Reliance on Stalin in defense of revolutionary Marxism is one of the pillars of the new communist movement. His picture appears everywhere in its publications, his works are quoted endlessly, he even has had organizations named after him (Youth for Stalin, Stalinist Workers’ Group). His name is linked with those of Marx, Engels, Lenin and Mao. Yet in this article we intend to show that this reliance is based on myth, for the understanding of Stalin and his role by the majority of the new communist movement does not correspond to historical actuality. Volume two of Charles Bettelheim’s Class Struggle in the USSR only covers the period from 1923 to 1930, but it contains enough history and analysis for us to begin to dismantle the Stalin myth.

This article attempts to use Bettelheim’s work not merely to examine Soviet history, but to draw from it the necessary political lessons for the contemporary communist movement.

What functions has the Stalin myth served in our movement? Briefly speaking, we can identify four areas:

1) It has served to explain and interpret Soviet history.
2) It has served as a critique of Trotskyism.
3) It has served to uphold the revolutionary tradition in the world and in the US communist movement.
4) It has served in the struggle to defend Marxist-Leninist theoretical principles and to combat revisionism.

Leaving aside the fourth area for a separate article, let us examine the other three in some detail. We will address the elements of the Stalin myth and the reality of history, relying heavily for the latter on Bettelheim’s second volume on Soviet history between 1923 and 1930. Again, Bettelheim presents basically a theoretical-historical approach while we are attempting to draw certain political lessons from that history.

Another caution: Bettelheim understands class struggle in the party as taking the form of two-line struggles. For the period 1923-30.if Stalin was the leading spokesperson for one line, while Bukharin was the leading spokesperson for another. Throughout this review we speak of Stalin and Bukharin and their respective “lines”, as Bettelheim presents them. By this we do not mean to reduce Soviet history to a struggle between individuals. Rather we speak of them as representatives of definite class forces and definite trends within Marxism-Leninism.

Understanding Soviet History

The Stalin myth tells us that Stalin and the cadre around him continued, further developed, and implemented Lenin’s legacy of building socialism in the USSR, and defended it against “left” and “right” deviations.

This assertion must be examined in terms of the major two line struggles within the Soviet state and party after Lenin’s death.

NEP and the Worker-Peasant Alliance

The most important, indeed the decisive factor for Soviet socialism in Lenin’s opinion was the worker-peasant alliance as embodied in the New Economic Policy (NEP). Lenin conceived of the NEP not as a “retreat” from war communism, or some temporary measure, but as the heart of the dictatorship of the proletariat, an active alliance between workers and peasants necessary, in his own words, “for the final establishment and consolidation of socialism.”[1]

Lenin saw the key to the consolidation of socialism in the USSR as the policy of the party and the working class toward the peasantry, the vast majority of the Soviet population.
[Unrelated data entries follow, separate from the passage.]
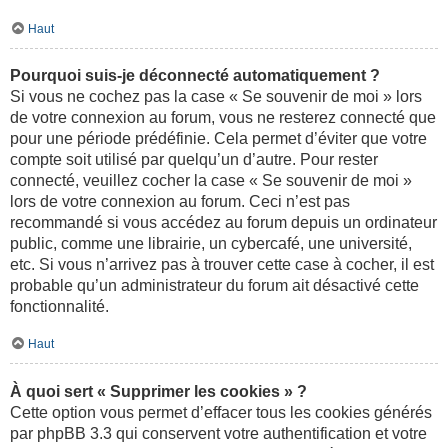
Haut
Pourquoi suis-je déconnecté automatiquement ?
Si vous ne cochez pas la case « Se souvenir de moi » lors
de votre connexion au forum, vous ne resterez connecté que
pour une période prédéfinie. Cela permet d’éviter que votre
compte soit utilisé par quelqu’un d’autre. Pour rester
connecté, veuillez cocher la case « Se souvenir de moi »
lors de votre connexion au forum. Ceci n’est pas
recommandé si vous accédez au forum depuis un ordinateur
public, comme une librairie, un cybercafé, une université,
etc. Si vous n’arrivez pas à trouver cette case à cocher, il est
probable qu’un administrateur du forum ait désactivé cette
fonctionnalité.
Haut
À quoi sert « Supprimer les cookies » ?
Cette option vous permet d’effacer tous les cookies générés
par phpBB 3.3 qui conservent votre authentification et votre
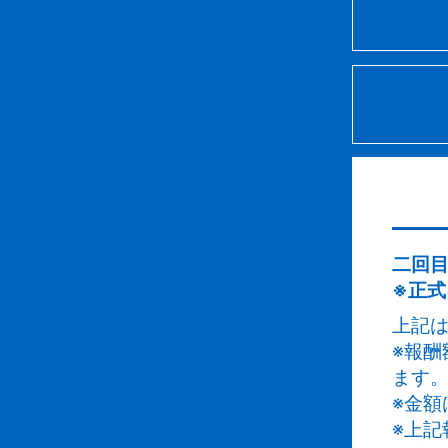
町
に
そ
料
い
ま
料
あ
き
登
が
当
相
て
新
で
お
料
ま
日
て
お
と
ン
二回目
休
※正
料
す
料
上記
当
※報
に
ます
い
す
※金額
家
※上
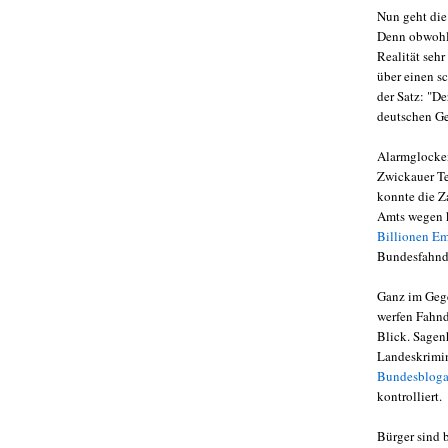
Nun geht die 
Denn obwohl 
Realität seh
über einen s
der Satz: "D
deutschen Ge
Alarmglocken
Zwickauer Ter
konnte die Z
Amts wegen k
Billionen E
Bundesfahnd
Ganz im Gege
werfen Fahnd
Blick. Sagen
Landeskrimin
Bundesblog
kontrolliert.
Bürger sind b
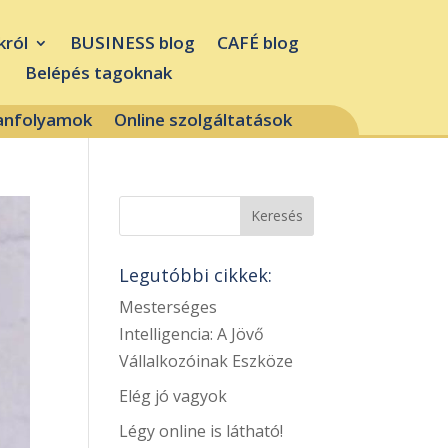
król
BUSINESS blog
CAFÉ blog
Belépés tagoknak
tanfolyamok
Online szolgáltatások
Legutóbbi cikkek:
Mesterséges
Intelligencia: A Jövő
Vállalkozóinak Eszköze
Elég jó vagyok
Légy online is látható!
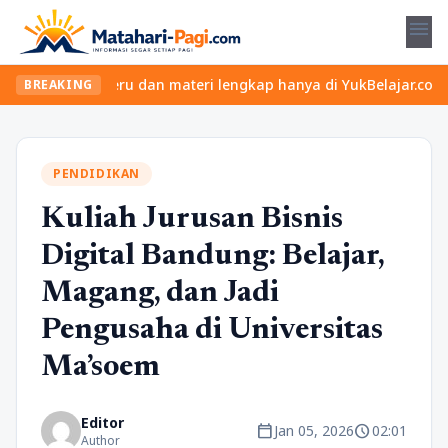
menu
 kelas seru dan materi lengkap hanya di YukBelajar.com. Mulai la
BREAKING
PENDIDIKAN
Kuliah Jurusan Bisnis
Digital Bandung: Belajar,
Magang, dan Jadi
Pengusaha di Universitas
Ma’soem
Editor
calendar_today
schedule
Jan 05, 2026
02:01
Author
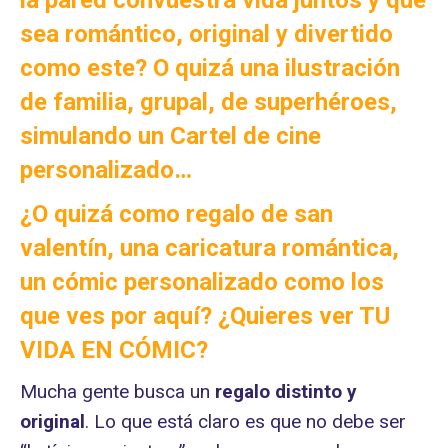
la pared
con
vuestra vida juntos y que
sea romántico, original y divertido
como este? O quizá una ilustración
de familia, grupal, de superhéroes,
simulando un Cartel de cine
personalizado…
¿O quizá como regalo de san
valentín, una caricatura romántica,
un cómic personalizado como los
que ves por aquí? ¿Quieres ver
TU
VIDA EN CÓMIC
?
Mucha gente busca un
regalo distinto
y
original
. Lo que está claro es que no debe ser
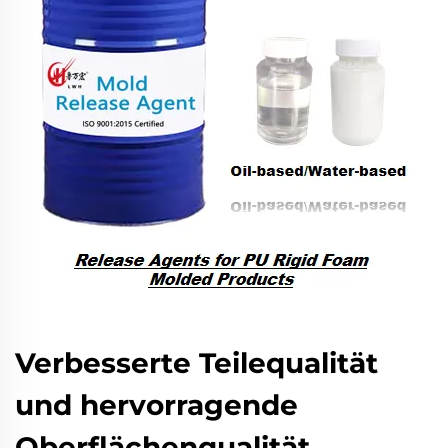
Verbesserte Teilequalität
und hervorragende
Oberflächenqualität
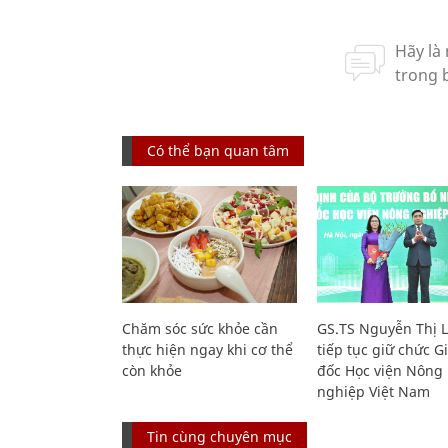
Có thể bạn quan tâm
Chăm sóc sức khỏe cần
GS.TS Nguyễn Thị 
thực hiện ngay khi cơ thể
tiếp tục giữ chức 
còn khỏe
đốc Học viện Nông
nghiệp Việt Nam
Tin cùng chuyên mục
This could only be a policy of trust and reliance coupled with ideological and cultural struggle, the dissemination of Marxism-Leninism and the spread of the party in the countryside. This lesson of Lenin that the peasantry had to be trusted and won over to socialism and the proletarian dictatorship found its clearest echo in the efforts of Mao Tse-tung and the Communist Party of China.

After Lenin’s death, one line in the Bolshevik party, led by Bukharin, continued to uphold the NEP, arguing that it was essential to socialist construction, to soviet democracy, and for the harmonious development of all branches of the economy. It called for a strengthening of the worker-peasant alliance as necessary for a strengthening of the dictatorship of the proletariat and for winning the masses to communism.

The line represented by Stalin, on the contrary, began to downplay the importance of the worker-peasant alliance, saw the construction of socialism primarily as a result of the smooth functioning of economic and administrative apparatuses and on the external compulsion of the peasants to adopt collective forms of production. This was a conception “radically alien” to Lenin’s as Bettelheim notes.[2]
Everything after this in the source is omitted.